Chennai, March 18: In a judgment that will benefit small and medium businesses, the Madras High Court has allowed transition of input credit arising from tax deducted at source under the value added tax into the GST regime.

Taxpayers can now set off such unutilised credit against their output tax liability. 

More than 23 petitioners, including those engaged in the construction sector, had challenged the Tamil Nadu goods and services tax department’s move to deny transition of VAT TDS credit into the new indirect tax regime.

A bench comprising Justice Anita Sumanth observed that GST allows a taxpayer to transition credit obtained under the VAT regime.
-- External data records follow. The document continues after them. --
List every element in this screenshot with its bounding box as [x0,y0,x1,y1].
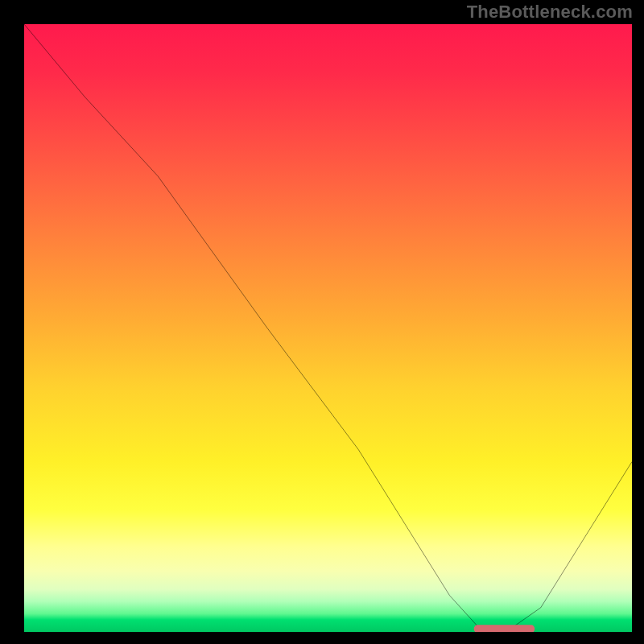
chart-container: TheBottleneck.com [0,0,644,644]
watermark-text: TheBottleneck.com [467,2,633,23]
plot-area [24,24,632,632]
bottleneck-curve [24,24,632,629]
curve-layer [24,24,632,632]
optimal-marker [474,625,535,632]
As any amount of tax collected or deducted at source is mentioned in the returns filed under the VAT law, all such amounts will also be included for transition purpose into the new regime, the court has observed, BloombergQuint reported.
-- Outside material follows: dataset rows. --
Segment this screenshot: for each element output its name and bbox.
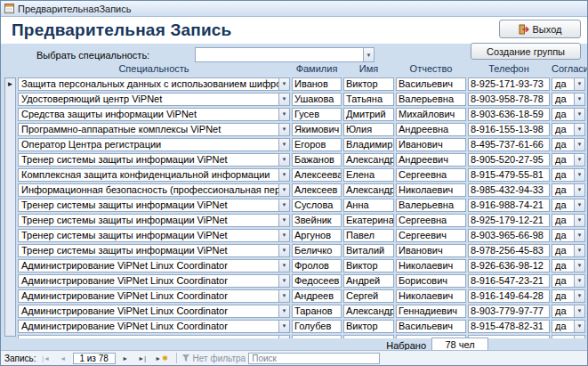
combo-arrow-icon[interactable]: ▼ — [363, 48, 374, 61]
consent-combo[interactable]: да▼ — [552, 108, 585, 121]
combo-arrow-icon[interactable]: ▼ — [574, 139, 584, 150]
combo-arrow-icon[interactable]: ▼ — [574, 260, 584, 272]
patronymic-cell[interactable]: Валерьевна — [396, 199, 466, 212]
name-cell[interactable]: Анна — [343, 199, 394, 212]
phone-cell[interactable]: 8-925-179-12-21 — [468, 214, 550, 227]
surname-cell[interactable]: Алексеев — [292, 183, 342, 197]
surname-cell[interactable]: Якимович — [292, 123, 342, 136]
next-record-button[interactable]: ► — [118, 353, 133, 364]
phone-cell[interactable]: 8-985-432-94-33 — [468, 183, 550, 197]
combo-arrow-icon[interactable]: ▼ — [278, 290, 289, 302]
name-cell[interactable] — [343, 335, 394, 338]
surname-cell[interactable]: Голубев — [292, 320, 342, 333]
phone-cell[interactable]: 8-903-965-66-98 — [468, 229, 550, 242]
name-cell[interactable]: Юлия — [343, 123, 394, 136]
consent-combo[interactable]: да▼ — [552, 153, 585, 167]
previous-record-button[interactable]: ◄ — [56, 353, 70, 364]
combo-arrow-icon[interactable]: ▼ — [574, 109, 584, 120]
combo-arrow-icon[interactable]: ▼ — [574, 230, 584, 241]
name-cell[interactable]: Екатерина — [343, 214, 394, 227]
combo-arrow-icon[interactable]: ▼ — [278, 109, 289, 120]
patronymic-cell[interactable]: Андреевна — [396, 123, 466, 136]
specialty-combo[interactable]: Программно-аппаратные комплексы ViPNet▼ — [18, 123, 290, 136]
phone-cell[interactable]: 8-916-988-74-21 — [468, 199, 550, 212]
patronymic-cell[interactable]: Иванович — [396, 138, 466, 151]
phone-cell[interactable]: 8-903-958-78-78 — [468, 93, 550, 106]
surname-cell[interactable]: Федосеев — [292, 274, 342, 288]
combo-arrow-icon[interactable]: ▼ — [278, 321, 289, 332]
surname-cell[interactable]: Иванов — [292, 77, 342, 91]
surname-cell[interactable]: Алексеева — [292, 168, 342, 182]
surname-cell[interactable]: Аргунов — [292, 229, 342, 242]
combo-arrow-icon[interactable]: ▼ — [278, 154, 289, 166]
name-cell[interactable]: Владимир — [343, 138, 394, 151]
phone-cell[interactable]: 8-915-478-82-31 — [468, 320, 550, 333]
combo-arrow-icon[interactable]: ▼ — [278, 169, 289, 181]
combo-arrow-icon[interactable]: ▼ — [574, 305, 584, 317]
patronymic-cell[interactable]: Сергеевна — [396, 168, 466, 182]
consent-combo[interactable]: да▼ — [552, 168, 585, 182]
surname-cell[interactable]: Бажанов — [292, 153, 342, 167]
combo-arrow-icon[interactable]: ▼ — [574, 199, 584, 211]
name-cell[interactable]: Татьяна — [343, 93, 394, 106]
specialty-combo[interactable]: Тренер системы защиты информации ViPNet▼ — [18, 153, 290, 167]
consent-combo[interactable]: да▼ — [552, 183, 585, 197]
combo-arrow-icon[interactable]: ▼ — [278, 78, 289, 90]
consent-combo[interactable]: да▼ — [552, 274, 585, 288]
patronymic-cell[interactable]: Николаевич — [396, 289, 466, 303]
combo-arrow-icon[interactable]: ▼ — [574, 94, 584, 105]
specialty-combo[interactable]: Информационная безопасность (профессиона… — [18, 183, 290, 197]
combo-arrow-icon[interactable]: ▼ — [574, 336, 584, 338]
consent-combo[interactable]: да▼ — [552, 138, 585, 151]
patronymic-cell[interactable]: Валерьевна — [396, 93, 466, 106]
name-cell[interactable]: Александр — [343, 153, 394, 167]
combo-arrow-icon[interactable]: ▼ — [278, 215, 289, 226]
specialty-combo[interactable]: Тренер системы защиты информации ViPNet▼ — [18, 229, 290, 242]
specialty-combo[interactable]: Администрирование ViPNet Linux Coordinat… — [18, 274, 290, 288]
consent-combo[interactable]: да▼ — [552, 123, 585, 136]
combo-arrow-icon[interactable]: ▼ — [574, 78, 584, 90]
first-record-button[interactable]: |◄ — [39, 353, 53, 364]
patronymic-cell[interactable]: Борисович — [396, 274, 466, 288]
combo-arrow-icon[interactable]: ▼ — [574, 124, 584, 135]
combo-arrow-icon[interactable]: ▼ — [278, 124, 289, 135]
combo-arrow-icon[interactable]: ▼ — [278, 94, 289, 105]
patronymic-cell[interactable]: Сергеевич — [396, 229, 466, 242]
consent-combo[interactable]: да▼ — [552, 229, 585, 242]
phone-cell[interactable]: 8-916-155-13-98 — [468, 123, 550, 136]
create-group-button[interactable]: Создание группы — [471, 43, 581, 60]
specialty-filter-combo[interactable]: ▼ — [195, 47, 375, 62]
consent-combo[interactable]: да▼ — [552, 77, 585, 91]
specialty-combo[interactable]: Тренер системы защиты информации ViPNet▼ — [18, 199, 290, 212]
patronymic-cell[interactable]: Михайлович — [396, 108, 466, 121]
name-cell[interactable]: Андрей — [343, 274, 394, 288]
name-cell[interactable]: Елена — [343, 168, 394, 182]
specialty-combo[interactable]: Защита персональных данных с использован… — [18, 77, 290, 91]
combo-arrow-icon[interactable]: ▼ — [574, 154, 584, 166]
surname-cell[interactable]: Андреев — [292, 289, 342, 303]
filter-status-button[interactable]: Нет фильтра — [181, 354, 246, 363]
specialty-combo[interactable]: ▼ — [18, 335, 290, 338]
combo-arrow-icon[interactable]: ▼ — [278, 305, 289, 317]
specialty-combo[interactable]: Администрирование ViPNet Linux Coordinat… — [18, 289, 290, 303]
consent-combo[interactable]: да▼ — [552, 199, 585, 212]
name-cell[interactable]: Виктор — [343, 259, 394, 272]
specialty-combo[interactable]: Администрирование ViPNet Linux Coordinat… — [18, 305, 290, 318]
name-cell[interactable]: Александр — [343, 183, 394, 197]
last-record-button[interactable]: ►| — [135, 353, 149, 364]
record-position-box[interactable]: 1 из 78 — [73, 353, 116, 364]
consent-combo[interactable]: да▼ — [552, 214, 585, 227]
patronymic-cell[interactable]: Васильевич — [396, 320, 466, 333]
new-record-button[interactable]: ► ✱ — [152, 353, 172, 364]
window-titlebar[interactable]: ПредварительнаяЗапись — [1, 1, 587, 17]
surname-cell[interactable]: Суслова — [292, 199, 342, 212]
specialty-combo[interactable]: Администрирование ViPNet Linux Coordinat… — [18, 320, 290, 333]
patronymic-cell[interactable]: Николаевич — [396, 259, 466, 272]
combo-arrow-icon[interactable]: ▼ — [278, 260, 289, 272]
phone-cell[interactable]: 8-903-636-18-59 — [468, 108, 550, 121]
patronymic-cell[interactable]: Иванович — [396, 244, 466, 257]
combo-arrow-icon[interactable]: ▼ — [574, 245, 584, 256]
phone-cell[interactable]: 8-905-520-27-95 — [468, 153, 550, 167]
combo-arrow-icon[interactable]: ▼ — [278, 230, 289, 241]
surname-cell[interactable]: Таранов — [292, 305, 342, 318]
The decision will be useful especially for taxpayers engaged in providing works contract services, Nand Kishore, partner at DSK Legal, said. The benefit, however, can be availed by only those taxpayers who filed the electronic form TRAN-1 within the prescribed time, he said.

With the introduction of GST, the government allowed taxpayers to carry forward unutilised tax credits under the erstwhile indirect tax regime. Businesses were allowed to carry forward accumulated input tax credits from the pre-GST era by filing form TRAN-1—an electronic form capturing details of the dealer and invoice, amount of unutilised tax credit, etc.

While the government intended an easy transition, disputes arose relating to credits arising from the amount deducted as TDS under the VAT regime, especially in Tamil Nadu.

For works contract services, the state’s VAT law required a person availing works contract service to deduct tax before making payments. Dealers would get a TDS certificate for this and could adjust their final tax liability against it at the end of the financial year. In case, TDS exceeded the total tax liability, a dealer was entitled to refund.

Using this base, the tax department contended that TDS is an “approximate amount”. It assumes the character of a “tax” only after the final adjustment. However, the central and state GST laws only allow transition of “tax” and not an approximate amount. As such, there was no entitlement for transition of such credit, the department argued.

The taxpayers contested this saying TDS is nothing but a tax and hence any credit arising from it can be transitioned, and that deduction of tax is only a method by the tax department to plug revenue leakage. The taxpayers also contended that a person availing services also deducts tax at source due to the requirement under the VAT law, failing which they are deemed to be an “assessee in default.”

Reading into the various statutory requirements, the court noted that it cannot go by the mere description used in the VAT law. A person availing works contract services deducts tax under the authority of law. As such, TDS assumes the character of tax and hence a dealer will be entitled to transition the credit.